Following that season Bowden succeeded Tommy West as head coach of the Tigers and now it is the current Tommy who finds himself on the hot seat.
The shut out and margin of victory may have come as a surprise, but the win itself was expected by those in the Georgia camp.
"We have some guys missing," Georgia defensive coordinator Brian Van Gorder said, "but we still have good football players at Georgia. We, as a staff, never panicked.
"We never worked in a panic mode. We felt good about the group we had. The way we work we never had time to worry about. Again, you have to understand we have good football players. Our players never got caught up in the talk about who we didn't have. They stayed focused and poised."
Said defensive lineman David Pollack, whose fourth-quarter interception ended the Tigers' last real scoring chance: "Things happen. We started to have a lot of injuries and we were like, 'What's going on?' because guys kept falling. But we don't doubt ourselves. We can control what we can control."
David Greene completed 12 of 17 passes for 203 yards and one touchdown as Georgia had 411 yards total offense. The Bulldogs rushed for 222 yards with Tony Milton gaining 59 on 14 carries and Ronnie Powell adding 57 on 17 attempts. Fred Gibson had four catches for 104 yards and a touchdown.
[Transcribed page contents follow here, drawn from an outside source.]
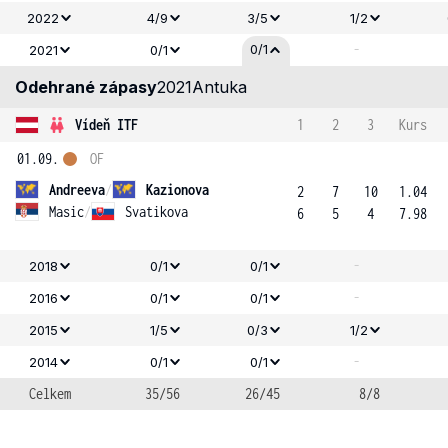
2022
4/9
3/5
1/2
-
0/1
2021
0/1
Odehrané zápasy
2021
Antuka
Vídeň ITF
1
2
3
Kurs
01.09.
OF
Andreeva
/
Kazionova
2
7
10
1.04
Masic
/
Svatikova
6
5
4
7.98
-
2018
0/1
0/1
-
2016
0/1
0/1
2015
1/5
0/3
1/2
-
2014
0/1
0/1
Celkem
35/56
26/45
8/8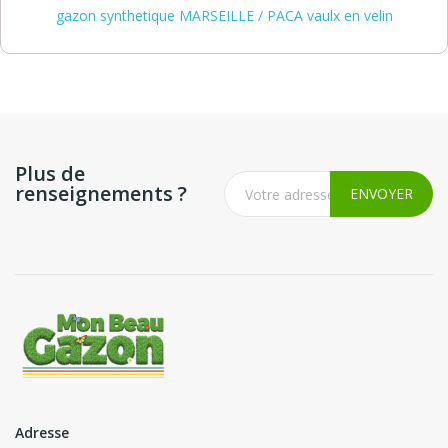
gazon synthetique MARSEILLE / PACA vaulx en velin
Plus de
renseignements ?
Adresse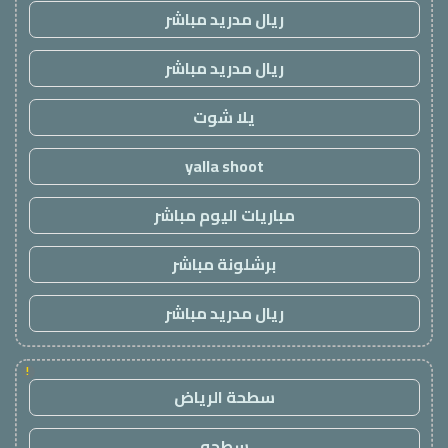
ريال مدريد مباشر
ريال مدريد مباشر
يلا شوت
yalla shoot
مباريات اليوم مباشر
برشلونة مباشر
ريال مدريد مباشر
!
سطحة الرياض
سطحه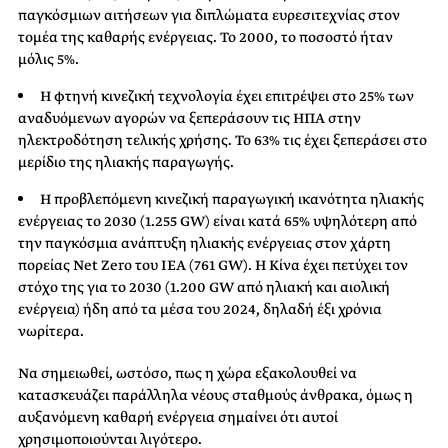
παγκόσμιων αιτήσεων για διπλώματα ευρεσιτεχνίας στον
τομέα της καθαρής ενέργειας. Το 2000, το ποσοστό ήταν
μόλις 5%.
Η φτηνή κινεζική τεχνολογία έχει επιτρέψει στο 25% των
αναδυόμενων αγορών να ξεπεράσουν τις ΗΠΑ στην
ηλεκτροδότηση τελικής χρήσης. Το 63% τις έχει ξεπεράσει στο
μερίδιο της ηλιακής παραγωγής.
Η προβλεπόμενη κινεζική παραγωγική ικανότητα ηλιακής
ενέργειας το 2030 (1.255 GW) είναι κατά 65% υψηλότερη από
την παγκόσμια ανάπτυξη ηλιακής ενέργειας στον χάρτη
πορείας Net Zero του IEA (761 GW). Η Κίνα έχει πετύχει τον
στόχο της για το 2030 (1.200 GW από ηλιακή και αιολική
ενέργεια) ήδη από τα μέσα του 2024, δηλαδή έξι χρόνια
νωρίτερα.
Να σημειωθεί, ωστόσο, πως η χώρα εξακολουθεί να
κατασκευάζει παράλληλα νέους σταθμούς άνθρακα, όμως η
αυξανόμενη καθαρή ενέργεια σημαίνει ότι αυτοί
χρησιμοποιούνται λιγότερο.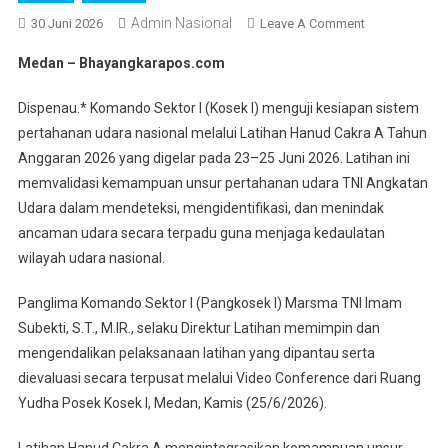
Admin Nasional
On
30 Juni 2026
Leave A Comment
Kosek
Medan – Bhayangkarapos.com
I
Uji
Dispenau.* Komando Sektor I (Kosek I) menguji kesiapan sistem
Kesiapan
pertahanan udara nasional melalui Latihan Hanud Cakra A Tahun
Sistem
Anggaran 2026 yang digelar pada 23–25 Juni 2026. Latihan ini
Pertahanan
memvalidasi kemampuan unsur pertahanan udara TNI Angkatan
Udara
Nasional
Udara dalam mendeteksi, mengidentifikasi, dan menindak
Melalui
ancaman udara secara terpadu guna menjaga kedaulatan
Latihan
wilayah udara nasional.
Hanud
Cakra
Panglima Komando Sektor I (Pangkosek I) Marsma TNI Imam
A
Subekti, S.T., M.IR., selaku Direktur Latihan memimpin dan
2026
mengendalikan pelaksanaan latihan yang dipantau serta
dievaluasi secara terpusat melalui Video Conference dari Ruang
Yudha Posek Kosek I, Medan, Kamis (25/6/2026).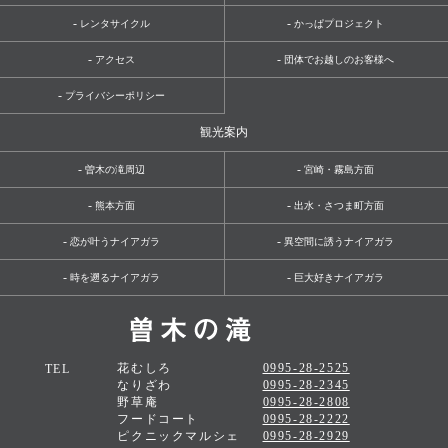
-
-
レンタサイクル
かっぱプロジェクト
-
-
アクセス
団体でお越しのお客様へ
-
プライバシーポリシー
観光案内
-
-
曽木の滝周辺
宮崎・霧島方面
-
-
熊本方面
出水・さつま町方面
-
-
恋が叶うナイアガラ
異空間に誘うナイアガラ
-
-
時を遡るナイアガラ
巨大好きナイアガラ
花むしろ
0995-28-2525
TEL
なりざわ
0995-28-2345
野草庵
0995-28-2808
フードコート
0995-28-2222
ピクニックマルシェ
0995-28-2929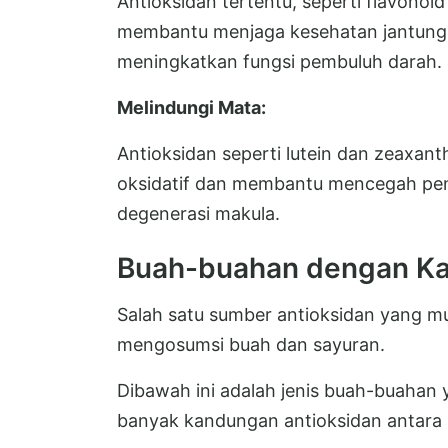
Antioksidan tertentu, seperti flavono
membantu menjaga kesehatan jantung
meningkatkan fungsi pembuluh darah.
Melindungi Mata:
Antioksidan seperti lutein dan zeaxant
oksidatif dan membantu mencegah peny
degenerasi makula.
Buah-buahan dengan Ka
Salah satu sumber antioksidan yang 
mengosumsi buah dan sayuran.
Dibawah ini adalah jenis buah-buahan ya
banyak kandungan antioksidan antara l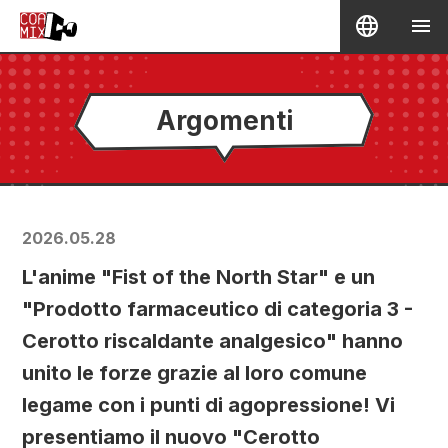
Argomenti
2026.05.28
L'anime "Fist of the North Star" e un
"Prodotto farmaceutico di categoria 3 -
Cerotto riscaldante analgesico" hanno
unito le forze grazie al loro comune
legame con i punti di agopressione! Vi
presentiamo il nuovo "Cerotto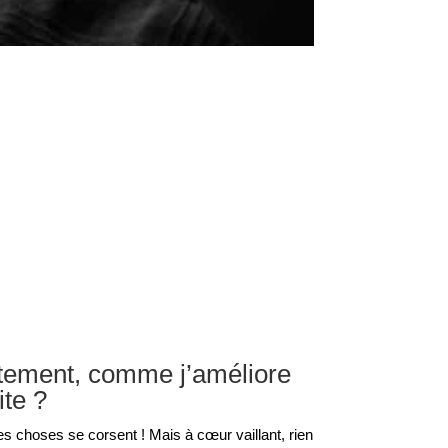
tement, comme j’améliore
te ?
les choses se corsent ! Mais à cœur vaillant, rien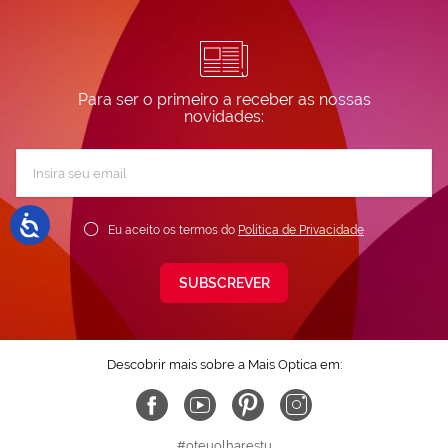
Para ser o primeiro a receber as nossas
novidades:
Subscreva
a
nossa
Newsletter:
Eu aceito os termos do
Política de Privacidade
SUBSCREVER
Descobrir mais sobre a Mais Optica em:
#oteuolharestu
And kicker Billy Bennett, the most accurate kicker in the SEC last year, had three field goals and three extra points to push his career total to 290 points, third best in Georgia history. Kevin Butler has 353 and Hershel Walker 314.
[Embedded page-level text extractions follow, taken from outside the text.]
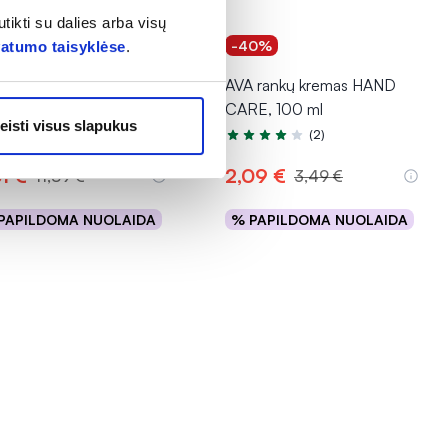
tikti su dalies arba visų
0%
-40%
vatumo taisyklėse
.
ERIN veido ir kūno
AVA rankų kremas HAND
alas AQUAPHOR, 45 ml
CARE, 100 ml
eisti visus slapukus
(3)
(2)
tinimas 5.0 iš 5
Įvertinimas 4.0 iš 5
1 €
2,09 €
11,89 €
3,49 €
PAPILDOMA NUOLAIDA
% PAPILDOMA NUOLAIDA
Į krepšelį
Į krepšelį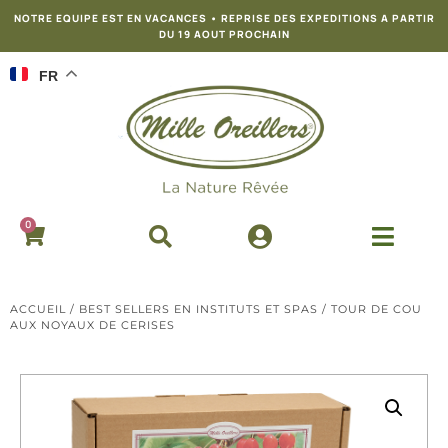
NOTRE EQUIPE EST EN VACANCES • REPRISE DES EXPEDITIONS A PARTIR
DU 19 AOUT PROCHAIN
FR
0
ACCUEIL
/
BEST SELLERS EN INSTITUTS ET SPAS
/ TOUR DE COU
AUX NOYAUX DE CERISES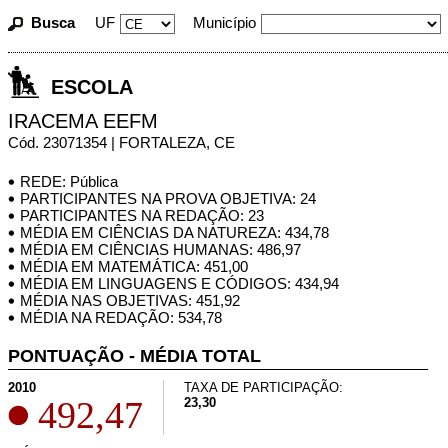
Busca
UF
Município
ESCOLA
IRACEMA EEFM
Cód. 23071354 | FORTALEZA, CE
REDE: Pública
PARTICIPANTES NA PROVA OBJETIVA: 24
PARTICIPANTES NA REDAÇÃO: 23
MÉDIA EM CIÊNCIAS DA NATUREZA: 434,78
MÉDIA EM CIÊNCIAS HUMANAS: 486,97
MÉDIA EM MATEMÁTICA: 451,00
MÉDIA EM LINGUAGENS E CÓDIGOS: 434,94
MÉDIA NAS OBJETIVAS: 451,92
MÉDIA NA REDAÇÃO: 534,78
PONTUAÇÃO - MÉDIA TOTAL
2010
TAXA DE PARTICIPAÇÃO:
492,47
23,30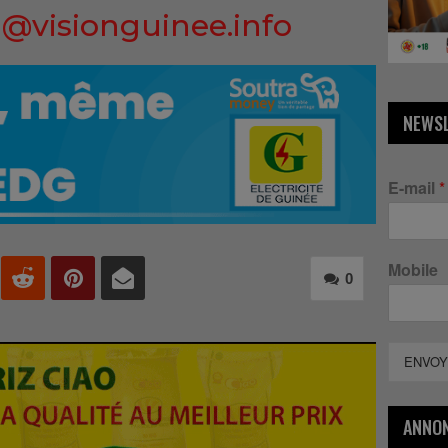
@visionguinee.info
NEWS
E-mail
*
Mobile
0
ENVOY
ANNO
"It was a solid performance," said Coach Mark Richt. "I liked the way our running backs ran the ball, and for a rookie bunch the offensive line did OK. I thought the defense did a great job."
The Georgia defense limited a Clemson team which expected to be very good offensively to 199 yards, only 35 on the ground on what was a major disappointment for Bowden. The Bulldogs are now 9-0 on the road under Richt, and it marked his first shutout as a Georgia coach.
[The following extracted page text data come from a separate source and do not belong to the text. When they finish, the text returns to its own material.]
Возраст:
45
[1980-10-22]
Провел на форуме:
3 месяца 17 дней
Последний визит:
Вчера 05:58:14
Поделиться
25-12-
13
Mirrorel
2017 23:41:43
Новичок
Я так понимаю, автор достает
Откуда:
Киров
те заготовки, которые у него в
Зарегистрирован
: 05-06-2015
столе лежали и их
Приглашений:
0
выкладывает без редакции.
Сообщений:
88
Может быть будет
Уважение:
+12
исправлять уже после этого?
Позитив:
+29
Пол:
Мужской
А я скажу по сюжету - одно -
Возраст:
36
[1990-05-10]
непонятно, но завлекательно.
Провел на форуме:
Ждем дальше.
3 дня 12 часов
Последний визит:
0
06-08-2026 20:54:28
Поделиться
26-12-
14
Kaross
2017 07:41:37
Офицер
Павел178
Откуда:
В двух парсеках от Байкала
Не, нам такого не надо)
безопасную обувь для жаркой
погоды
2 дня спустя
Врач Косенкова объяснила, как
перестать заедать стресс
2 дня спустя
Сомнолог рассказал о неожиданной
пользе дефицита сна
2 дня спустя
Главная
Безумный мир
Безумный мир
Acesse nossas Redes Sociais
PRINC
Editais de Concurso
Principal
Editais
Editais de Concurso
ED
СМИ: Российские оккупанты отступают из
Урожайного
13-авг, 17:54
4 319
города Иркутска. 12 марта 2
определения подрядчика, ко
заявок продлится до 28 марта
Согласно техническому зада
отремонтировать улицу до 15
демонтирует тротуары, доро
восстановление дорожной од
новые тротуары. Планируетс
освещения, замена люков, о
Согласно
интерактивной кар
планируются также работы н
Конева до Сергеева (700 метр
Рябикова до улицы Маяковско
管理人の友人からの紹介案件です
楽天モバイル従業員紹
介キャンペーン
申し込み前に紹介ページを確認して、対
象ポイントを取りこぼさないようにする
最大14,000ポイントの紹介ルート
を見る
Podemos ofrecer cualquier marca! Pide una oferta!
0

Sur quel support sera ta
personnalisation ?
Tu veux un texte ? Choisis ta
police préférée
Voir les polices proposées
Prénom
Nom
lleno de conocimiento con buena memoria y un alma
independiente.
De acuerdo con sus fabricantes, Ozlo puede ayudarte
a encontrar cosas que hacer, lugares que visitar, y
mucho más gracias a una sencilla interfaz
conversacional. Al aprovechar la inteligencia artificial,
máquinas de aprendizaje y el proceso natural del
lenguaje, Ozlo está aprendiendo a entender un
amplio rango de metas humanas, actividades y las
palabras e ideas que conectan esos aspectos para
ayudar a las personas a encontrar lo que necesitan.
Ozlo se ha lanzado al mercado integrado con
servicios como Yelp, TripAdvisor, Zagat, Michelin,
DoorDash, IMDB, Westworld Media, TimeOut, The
"No turnovers and great defense," Richt answered when asked about the lopsidedness of the score. "But it seemed like it was 13-0 nothing for a long time. I know for sure there were times we missed assignments and didn't put a hat on the right man, but when we look at it (on tape) I think we'll find that when we did it right we were pretty good."
The Bulldogs, who did not have any turnovers and came up with three, scored on their first two possessions, tacked on two field goals in the middle quarters and then turned it into a rout with two fourth quarter touchdowns.
Clemson's goal all through preseason was to establish a running game, something it was not able to do against a Georgia defense anchored by David Pollack. The Tigers started the game with quarterback Charlie Whitehurst falling on a fumbled snap at the 35.
Although Georgia didn't convert the miscue, it seemed to set the tone for the day. Clemson stalled on its next possession and the Dogs took over after a punt on their 20-yard line to get started toward all the points they would need.
It came when Greene and flanker Fred Gibson teamed on a third-and-2 play for a 56-yard touchdown pass with 9:21 left in the first quarter. Gibson spun off the bump of Clemson cornerback Justin Miller, who led the ACC in interceptions last season, and found himself wide open over the middle.
"I think their corner guessed a little on that play," Richt said. "A lot of times in short yardage we'll run a little hitch, and I think that's what he was looking for, and we just outguessed him with the slant."
After Bennett kicked the first of his two first-half field goals, Clemson appeared to be ready to get back in it when it drove to the Georgia 4-yard line late in the half to set up a call that left Bowden and Tiger fans howling.
On fourth down, after a time out, Whitehurst handed the ball to Duane Coleman on what appeared to be a sweep around the right side. Coleman stopped and threw the ball back across the field to a momentarily open Whitehurst.
However, Robert Geathers came running to catch up and as the ball arrived the 6-foot-3, 270-pound Geathers appeared to either bump or face guard Whitehurst. The ball fell incomplete and there was no interference call.
"I kept my eyes open," Geathers said. "When they called the time out we talked about what they might do. We know Coach Bowden likes to run trick plays and we tried to be prepared for anything they might do.
"As to interference I don't think there was any. I think was just a great play by me."
Afterwards Bowden defended the call, saying he believed a touchdown would do more for his team than a field goal.
"I felt we had a shot at a touchdown," Bowden said. "And I felt a touchdown would pick us up more than a field goal. It was my call all the way. As to whether or not it was interference, well, that's an answer you can hardly go right on."